Distorted ageing stereotypes. The danger of generalisations.

If you believe some pundits, the 65+ cohort are mostly Divorced, Rich, Aged 65+, Overseas Traveller, and Networker i.e. DRAGON’s.

Complete with the nauseating image of an “older couple on a beach”, this article written by a “junior planner” in an advertising agency seeks to redefine the older generation. 0_0_620_http_offlinehbpl.hbpl.co.uk_news_OKM_BabyBoomers-20140221114554386The subhead reads; Baby Boomers are misbehaving, and doing all the things brands didn’t expect them to. Really?

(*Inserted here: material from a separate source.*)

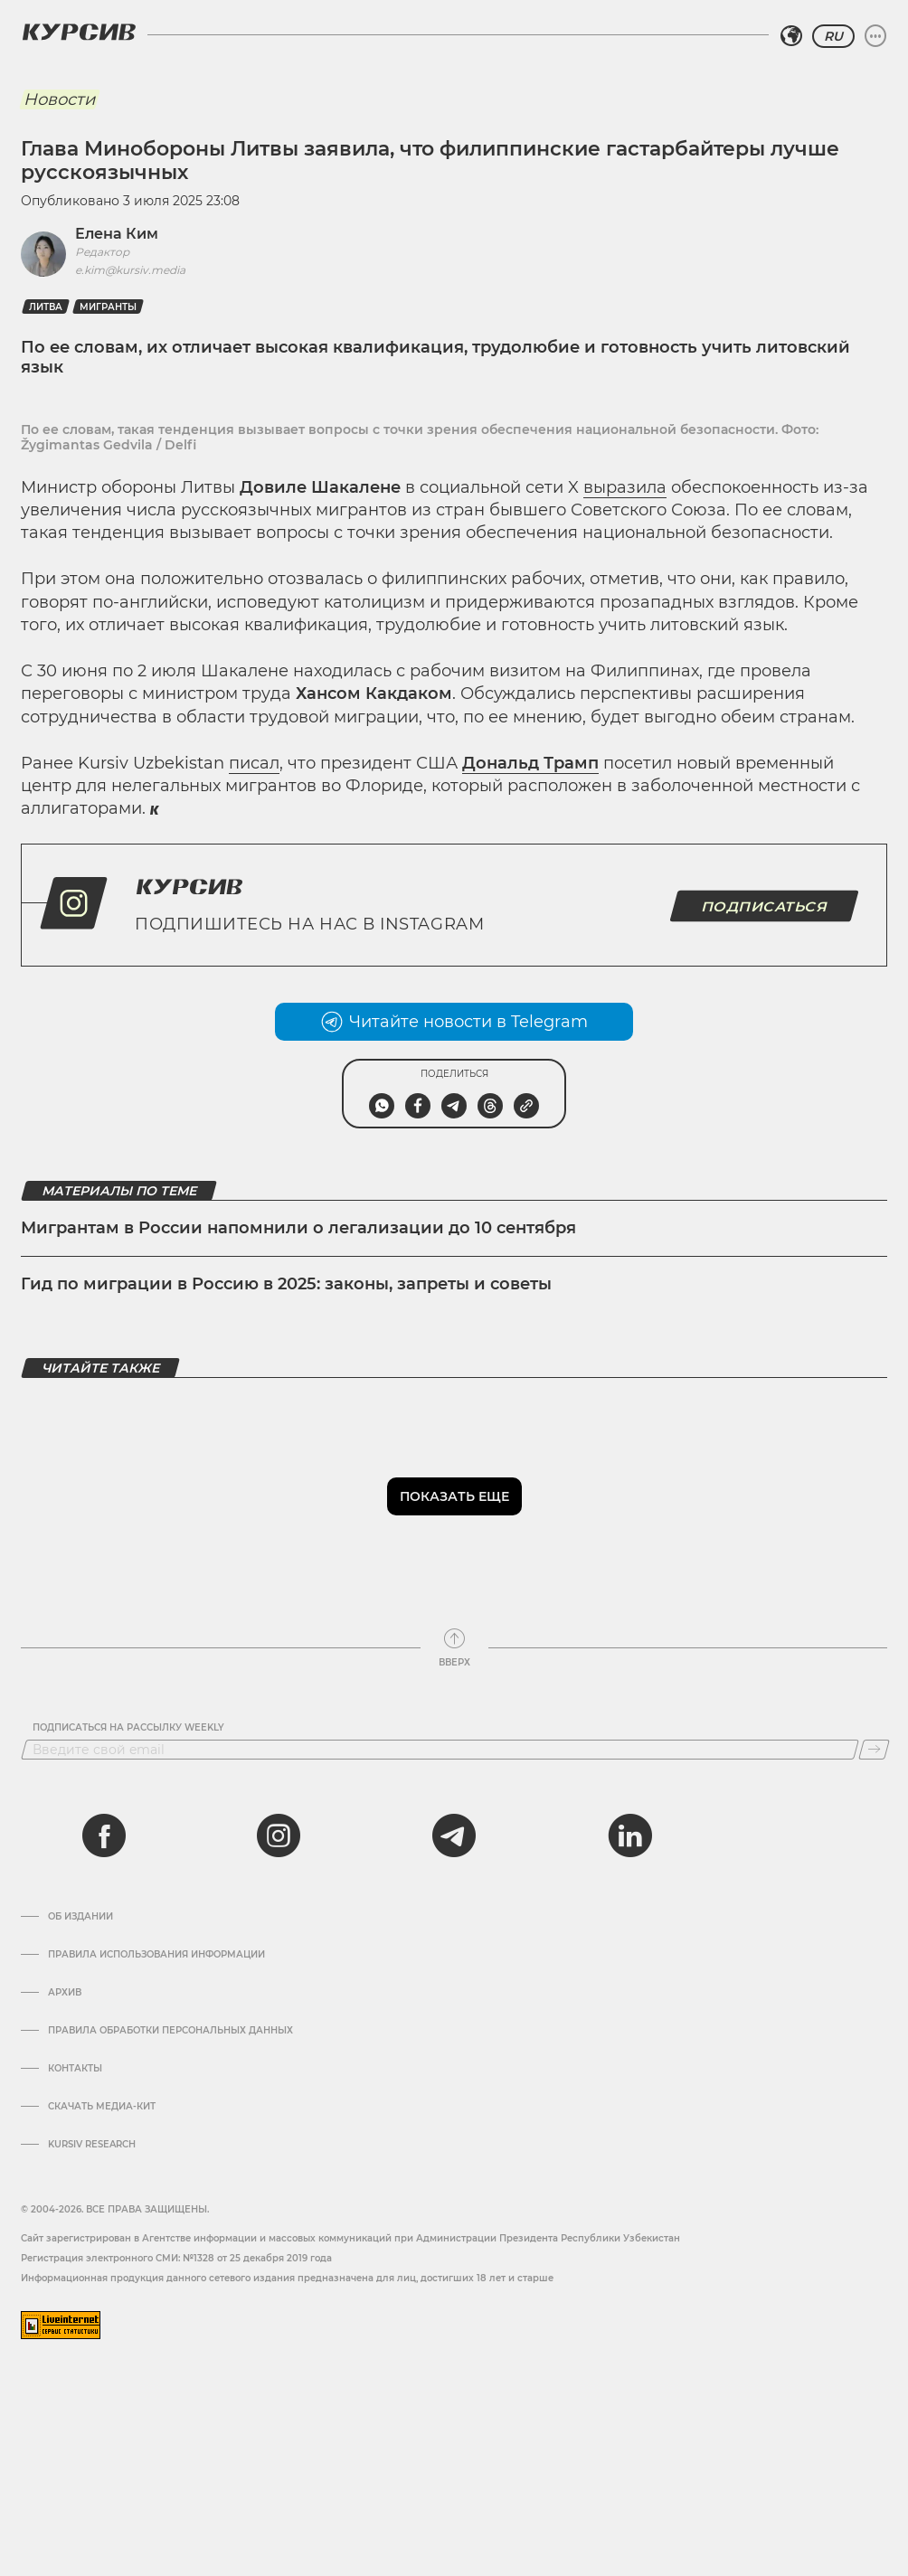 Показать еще (454, 1496)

Not so long ago, older people were being stereotyped as spendthrift stay-at-homes who were risk averse, anti social folks who never switched brands. Now we are led to believe that people start behaving in totally uncharacteristic ways in older age.

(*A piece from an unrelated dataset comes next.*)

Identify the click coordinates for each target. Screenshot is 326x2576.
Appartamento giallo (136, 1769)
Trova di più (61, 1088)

Despite the ludicrous generalisations, the article does reveal some interesting statistics to support the authors hypothesis;

  • While overall rates of cosmetic surgery have risen 78% in the past 5 years, the 60+ set has seen a rise of 303% for women and 168% for men.
  • UK figures show that more than 13,700 over-60s were granted a divorce in 2009, up 4% in two years. This contrasts with all age groups, where rates fell 11%.
  • Nearly a fifth of all injury claims from sports such as diving, mountaineering and skiing in 2009 were made by Britons aged 70 or over. This compares to just 5% in 2006.
  • 21% of Brits in their 70s were planning three holidays in the next year – rising to 33% among single, part-time employed retirees, which is more than twice the 15% average across all age groups.

For each one of these stats, others could be generated that would paint a very different picture of the ageing consumer. That fact is, we don’t change our attitudes much as we age. Our behaviour is more affected by the physical changes we experience.